Non a caso Zhao Tongyang, fondatore e amministratore delegato di EngineAI, ha dichiarato di voler usare la competizione per spingere ricerca e sviluppo del settore, e di puntare a costruire un marchio globale del combattimento tra macchine.
Dalla pista di combattimento al capannone
Il senso commerciale del torneo si legge nelle specifiche del T800: 29 gradi di libertà nel corpo e 7 per mano, coppia massima ai giunti di 450 N·m, batteria a stato solido. Ogni incontro pubblico è un test dal vivo di controllo posturale, coordinamento multimodale dei sensori e decisioni nell'ordine dei millisecondi, lo stesso stack tecnologico richiesto in fabbrica e nella logistica.
La differenza rispetto a due anni fa è la validazione: mentre nel 2024 i robot cinesi si limitavano a esibizioni di parkour e backflip, oggi accettano rotture visibili e continuano a operare, un requisito che il mercato B2B considera bloccante. La spinta all'innovazione hardware corre in parallelo su altri fronti, dal primo motore quantistico su chip che punta a ridurre i cavi dei qubit al primo carico Starlink V3 reale da 34 tonnellate su Starship, due traguardi annunciati nella stessa settimana di luglio 2026 in cui è debuttato URKL, insieme alla scoperta dell'eritrulosio come primo zucchero cosmico che ribalta le teorie prebiotiche.
La finale di Dubai deciderà il vincitore dei 10 milioni di yuan, ma la vera partita si giocherà nei prossimi diciotto mesi sulle 50.000 unità di umanoidi che Morgan Stanley prevede di vedere spedite dalla Cina.
Domande frequenti
Cos'è l'URKL e quale innovazione rappresenta nel settore dei robot umanoidi?
L'URKL è la prima lega mondiale di combattimento tra robot umanoidi a grandezza naturale, inaugurata a Shenzhen.
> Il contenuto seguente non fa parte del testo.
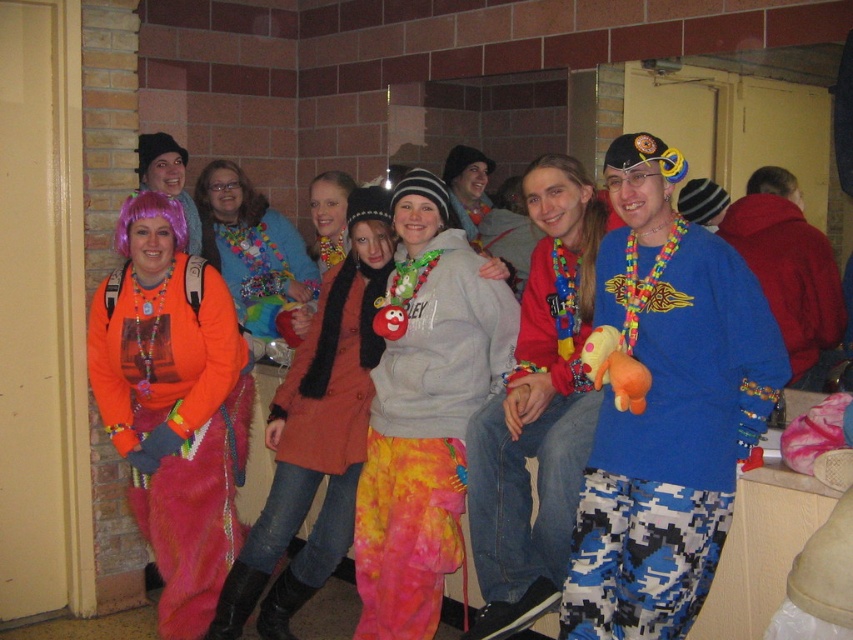 Does camouflage pants at center have a greater height compared to shiny purple wig at center?

Correct, camouflage pants at center is much taller as shiny purple wig at center.

Looking at this image, measure the distance from camouflage pants at center to shiny purple wig at center.

6.46 feet

Does point (573, 480) come behind point (194, 221)?

No, it is not.

The height and width of the screenshot is (640, 853). I want to click on camouflage pants at center, so click(x=537, y=426).

In the scene shown: Can you confirm if blue digital camouflage pants at right is positioned to the right of orange fleece jacket at center?

Correct, you'll find blue digital camouflage pants at right to the right of orange fleece jacket at center.

Can you confirm if blue digital camouflage pants at right is bigger than orange fleece jacket at center?

No, blue digital camouflage pants at right is not bigger than orange fleece jacket at center.

Measure the distance between blue digital camouflage pants at right and camera.

The distance of blue digital camouflage pants at right from camera is 7.89 feet.

Where is `blue digital camouflage pants at right`? blue digital camouflage pants at right is located at coordinates (669, 433).

Is red fuzzy coat at center further to camera compared to shiny purple wig at center?

No, red fuzzy coat at center is closer to the viewer.

From the picture: Which is above, red fuzzy coat at center or shiny purple wig at center?

shiny purple wig at center

Is point (801, 220) more distant than point (160, 131)?

No, it is in front of (160, 131).

I want to click on red fuzzy coat at center, so click(x=785, y=266).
Rappresenta un nuovo format competitivo e una vetrina commerciale che accelera lo sviluppo e la validazione tecnologica degli umanoidi.
Quali sono le regole e i criteri di valutazione del torneo URKL?
Le squadre competono tutte con lo stesso modello di robot, il T800, e vengono valutate su quattro parametri: efficacia dei colpi, stabilità del corpo, capacità difensiva e di schivata, e resistenza complessiva.
Perché la Cina è considerata leader nel mercato dei robot umanoidi?
La Cina domina il mercato con il 54% dei robot industriali installati globalmente e una rapida crescita nelle spedizioni di umanoidi, che si prevede raggiungeranno 50.000 unità nel 2026. Inoltre, le stime di crescita e investimenti rendono il Paese il polo più avanzato del settore.
Qual è il valore attuale e futuro del mercato globale dei robot umanoidi?
Nel 2026 il mercato globale dei robot umanoidi è stimato a 3,93 miliardi di dollari, con una previsione di crescita fino a 17,80 miliardi di dollari entro il 2031, grazie a un tasso di crescita annuo composto del 35,26%.
Che caratteristiche tecniche ha il robot T800 utilizzato nel torneo?
Il T800 è alto 173 cm, dispone di 29 gradi di libertà nel corpo e 7 per mano, una coppia massima ai giunti di 450 N·m e una batteria a stato solido. È progettato per resistere a rotture visibili e continuare a operare, validando così le tecnologie richieste anche in ambito industriale.
Qual è l'obiettivo commerciale di EngineAI attraverso il torneo URKL?
EngineAI mira a utilizzare la competizione sia per accelerare la ricerca e lo sviluppo tecnologico sia per costruire un marchio globale nel combattimento tra macchine, promuovendo così l'adozione degli umanoidi in ambito commerciale e industriale.